Determine the Core Structure and Nuclear Equation of State of Rotating Core-Collapse Supernovae with Gravitational Waves by Convolutional Neural Networks

TL;DR

This study employs convolutional neural networks to classify core rotational rates, rotation length scales, and nuclear equations of state from gravitational wave signals of core-collapse supernovae, achieving high accuracy and demonstrating broad applicability.

Contribution

The paper introduces a CNN-based approach for simultaneous classification of supernova core properties and EoS from GW signals, with transfer learning extending applicability to additional waveform datasets.

Findings

Achieved over 95% accuracy in classifying rotation parameters.

Correctly predicted nuclear EoS groups with 96% accuracy.

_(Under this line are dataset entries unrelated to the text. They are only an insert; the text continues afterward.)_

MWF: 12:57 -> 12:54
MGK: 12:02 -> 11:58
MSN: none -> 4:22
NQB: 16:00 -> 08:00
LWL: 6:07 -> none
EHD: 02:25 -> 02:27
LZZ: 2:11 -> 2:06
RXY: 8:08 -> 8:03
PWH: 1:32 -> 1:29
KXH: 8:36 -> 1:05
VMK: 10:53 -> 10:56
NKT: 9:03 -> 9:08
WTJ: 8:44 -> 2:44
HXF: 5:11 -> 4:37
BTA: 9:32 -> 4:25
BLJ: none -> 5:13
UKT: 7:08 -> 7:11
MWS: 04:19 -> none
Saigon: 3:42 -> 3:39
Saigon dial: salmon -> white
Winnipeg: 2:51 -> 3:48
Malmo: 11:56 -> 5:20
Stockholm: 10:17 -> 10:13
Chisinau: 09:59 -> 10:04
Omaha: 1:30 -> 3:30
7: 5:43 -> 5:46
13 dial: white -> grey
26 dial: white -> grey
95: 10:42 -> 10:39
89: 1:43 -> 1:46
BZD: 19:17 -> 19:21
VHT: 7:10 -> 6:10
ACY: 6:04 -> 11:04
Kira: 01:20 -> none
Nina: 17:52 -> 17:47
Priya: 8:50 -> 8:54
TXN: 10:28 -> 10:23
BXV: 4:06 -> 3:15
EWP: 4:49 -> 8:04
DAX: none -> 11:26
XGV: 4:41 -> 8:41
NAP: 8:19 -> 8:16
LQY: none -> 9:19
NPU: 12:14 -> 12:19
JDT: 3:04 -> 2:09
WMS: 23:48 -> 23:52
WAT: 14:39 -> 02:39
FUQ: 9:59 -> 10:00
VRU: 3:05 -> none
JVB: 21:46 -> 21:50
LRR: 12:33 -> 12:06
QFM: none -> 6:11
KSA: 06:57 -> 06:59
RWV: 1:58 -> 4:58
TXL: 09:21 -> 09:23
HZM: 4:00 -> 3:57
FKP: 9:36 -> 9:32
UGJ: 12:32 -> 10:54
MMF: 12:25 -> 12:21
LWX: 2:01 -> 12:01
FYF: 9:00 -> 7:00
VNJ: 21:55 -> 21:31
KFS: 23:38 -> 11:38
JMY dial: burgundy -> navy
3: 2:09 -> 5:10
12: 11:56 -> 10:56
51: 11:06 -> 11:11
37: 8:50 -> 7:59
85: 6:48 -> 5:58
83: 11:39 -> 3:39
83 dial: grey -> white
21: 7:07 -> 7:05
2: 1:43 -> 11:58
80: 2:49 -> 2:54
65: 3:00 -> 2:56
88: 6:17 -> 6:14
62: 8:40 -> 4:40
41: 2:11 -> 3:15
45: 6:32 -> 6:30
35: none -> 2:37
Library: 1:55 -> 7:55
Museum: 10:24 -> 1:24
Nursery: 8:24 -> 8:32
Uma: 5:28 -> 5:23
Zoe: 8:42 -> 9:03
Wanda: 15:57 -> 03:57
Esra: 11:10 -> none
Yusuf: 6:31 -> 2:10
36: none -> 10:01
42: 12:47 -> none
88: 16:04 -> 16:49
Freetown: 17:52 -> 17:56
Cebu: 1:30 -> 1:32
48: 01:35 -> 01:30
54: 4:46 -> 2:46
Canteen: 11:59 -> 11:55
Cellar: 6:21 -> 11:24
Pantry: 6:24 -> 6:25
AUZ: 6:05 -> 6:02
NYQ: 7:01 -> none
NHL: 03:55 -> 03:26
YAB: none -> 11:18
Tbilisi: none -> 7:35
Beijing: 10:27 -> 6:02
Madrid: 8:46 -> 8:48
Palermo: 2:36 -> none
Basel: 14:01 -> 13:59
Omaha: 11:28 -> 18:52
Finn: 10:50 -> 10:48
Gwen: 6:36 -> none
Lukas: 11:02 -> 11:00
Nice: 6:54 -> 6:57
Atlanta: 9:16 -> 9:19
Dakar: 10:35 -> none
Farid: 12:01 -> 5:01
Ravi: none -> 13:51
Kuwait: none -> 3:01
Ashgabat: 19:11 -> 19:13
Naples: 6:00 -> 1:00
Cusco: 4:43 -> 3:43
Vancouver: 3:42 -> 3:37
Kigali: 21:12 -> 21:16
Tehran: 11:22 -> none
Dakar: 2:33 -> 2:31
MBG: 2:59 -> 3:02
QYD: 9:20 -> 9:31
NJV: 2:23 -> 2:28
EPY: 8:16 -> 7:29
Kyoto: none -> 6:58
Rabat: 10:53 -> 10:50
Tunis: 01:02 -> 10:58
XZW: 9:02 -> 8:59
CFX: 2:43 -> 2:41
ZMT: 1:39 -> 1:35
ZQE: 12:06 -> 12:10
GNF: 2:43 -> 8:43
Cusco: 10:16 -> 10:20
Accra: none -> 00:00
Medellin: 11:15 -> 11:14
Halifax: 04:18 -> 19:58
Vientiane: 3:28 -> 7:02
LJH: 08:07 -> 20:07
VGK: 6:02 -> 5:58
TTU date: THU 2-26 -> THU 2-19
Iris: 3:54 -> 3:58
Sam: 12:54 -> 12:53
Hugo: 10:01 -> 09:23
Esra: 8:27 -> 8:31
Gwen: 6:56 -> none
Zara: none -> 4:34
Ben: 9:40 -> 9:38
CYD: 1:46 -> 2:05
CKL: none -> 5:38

Successfully transferred models to new waveform datasets with low error.

Abstract

Detecting gravitational waves from a nearby core-collapse supernova would place meaningful constraints on the supernova engine and nuclear equation of state. Here we use Convolutional Neural Network models to identify the core rotational rates, rotation length scales, and the nuclear equation of state (EoS), using the 1824 waveforms from Richers et al. (2017) for a 12 solar mass progenitor. High prediction accuracy for the classifications of the rotation length scales ($93\%$) and the rotational rates ($95\%$) can be achieved using the gravitational wave signals from -10 ms to 6 ms core bounce. By including additional 48 ms signals during the prompt convection phase, we could achieve $96\%$ accuracy on the classification of four major EoS groups. Combining three models above, we could correctly predict the core rotational rates, rotation length scales, and the EoS at the same time with more than $85\%$ accuracy. Finally, applying a transfer learning method for additional 74 waveforms from FLASH simulations (Pan et al. 2018), we show that our model using Richers' waveforms could successfully predict the rotational rates from Pan's waveforms even for a continuous value with a mean absolute errors of 0.32 rad s$^{-1}$ only. These results demonstrate a much broader parameter regimes our model can be applied for the identification of core-collapse supernova events through GW signals.